Next, it will be explained that the light emitting element 103 in which the light extraction structure 104 such as the microlens 119 is arranged has different viewing angle characteristics compared to the light emitting element in which the light extraction structure 104 is not arranged. FIGS. 3A to 3D are views each showing a relationship between a light ray angle θ outside the light emitting element 103 and a light ray angle θeml inside the light emitting element 103. FIGS. 3A and 3B are views showing the relationship of the light ray angle of a light ray 130a and that of a light ray 130b, respectively, in a light emitting element 133 of a comparative example in which the light extraction structure 104 is not arranged. FIGS. 3C and 3D are views showing the relationship of the light ray angle of a light ray 130c and that of a light ray 130d, respectively, in the light emitting element 103 of this embodiment in which the microlens 119 is arranged as the light extraction structure 104. FIG. 3A shows a case where the light ray angle θ is 0° outside the light emitting element 133, FIG. 3B shows a case where the light ray angle θ is 30° outside the light emitting element 133, FIG. 3C shows a case where the light ray angle θ is 0° outside the light emitting element 103, and FIG. 3D shows a case where the light ray angle θ is 30° outside the light emitting element 103. For the sake of simplicity, it is assumed here that a refractive index n_eml of the organic layer 112 including the light emitting layer, a refractive index n₂ of the protection layer 114, a refractive index n₁ of the color filter 120, and a refractive index nm of the microlens 119 are equal to each other (n_ml=n₁=n₂=n_eml).

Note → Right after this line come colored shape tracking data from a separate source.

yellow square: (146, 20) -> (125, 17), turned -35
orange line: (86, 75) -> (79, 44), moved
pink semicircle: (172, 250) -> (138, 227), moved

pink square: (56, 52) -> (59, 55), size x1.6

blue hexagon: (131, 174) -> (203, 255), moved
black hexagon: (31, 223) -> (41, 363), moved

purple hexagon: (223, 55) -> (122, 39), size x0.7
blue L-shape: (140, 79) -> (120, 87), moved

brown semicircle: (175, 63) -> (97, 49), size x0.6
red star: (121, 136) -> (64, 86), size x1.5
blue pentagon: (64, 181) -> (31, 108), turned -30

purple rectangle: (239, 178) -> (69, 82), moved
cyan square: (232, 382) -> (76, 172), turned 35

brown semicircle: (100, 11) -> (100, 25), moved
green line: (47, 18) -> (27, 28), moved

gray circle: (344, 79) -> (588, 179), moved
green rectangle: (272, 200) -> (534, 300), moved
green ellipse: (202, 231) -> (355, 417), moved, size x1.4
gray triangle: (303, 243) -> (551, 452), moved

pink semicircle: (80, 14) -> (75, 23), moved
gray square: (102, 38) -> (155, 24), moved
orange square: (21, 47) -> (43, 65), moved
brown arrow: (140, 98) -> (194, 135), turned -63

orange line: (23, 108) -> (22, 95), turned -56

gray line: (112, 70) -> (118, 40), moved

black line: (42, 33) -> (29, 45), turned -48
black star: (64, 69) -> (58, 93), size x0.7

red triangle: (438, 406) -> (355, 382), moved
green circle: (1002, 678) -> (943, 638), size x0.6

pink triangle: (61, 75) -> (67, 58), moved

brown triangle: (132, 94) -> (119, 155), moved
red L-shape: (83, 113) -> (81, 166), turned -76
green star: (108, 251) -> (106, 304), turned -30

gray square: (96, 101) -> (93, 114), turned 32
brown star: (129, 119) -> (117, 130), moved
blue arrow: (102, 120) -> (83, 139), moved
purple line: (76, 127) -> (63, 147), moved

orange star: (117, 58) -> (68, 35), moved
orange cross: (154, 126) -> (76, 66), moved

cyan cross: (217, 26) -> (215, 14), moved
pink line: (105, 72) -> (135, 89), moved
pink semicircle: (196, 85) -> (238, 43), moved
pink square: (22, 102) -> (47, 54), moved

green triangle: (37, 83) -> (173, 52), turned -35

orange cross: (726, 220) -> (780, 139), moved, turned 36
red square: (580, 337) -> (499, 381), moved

In the case where no light extraction structure is arranged, like the light emitting element 133, the light ray angle θeml inside the light emitting element 133 has no distribution, as shown in FIGS. 3A and 3B. On the other hand, in the case where the microlens 119 is arranged as the light extraction structure 104, the light ray angle θeml inside the light emitting element 103 has a distribution in accordance with the shape parameter (the distribution of the inclined angle) of the microlens 119, as shown in FIGS. 3C and 3D.

Furthermore, as shown in FIG. 3B, in the case where the light extraction structure 104 is not arranged, a light ray 130b′ that passes through the color filter of the adjacent light emitting element 133 and becomes a mixed color component is generated. On the other hand, in the case of the light emitting element 103 arranged with the microlens 119, as shown in FIG. 3D, a light ray 130d′ passing through the color filter 120 of the adjacent light emitting element 103 is totally reflected by the microlens 119 and is not emitted to the outside. Due to this difference, the interference design for suppressing color shifts changes between the case where the light extraction structure 104 such as the microlens 119 is arranged and the case where the light extraction structure 104 is not arranged.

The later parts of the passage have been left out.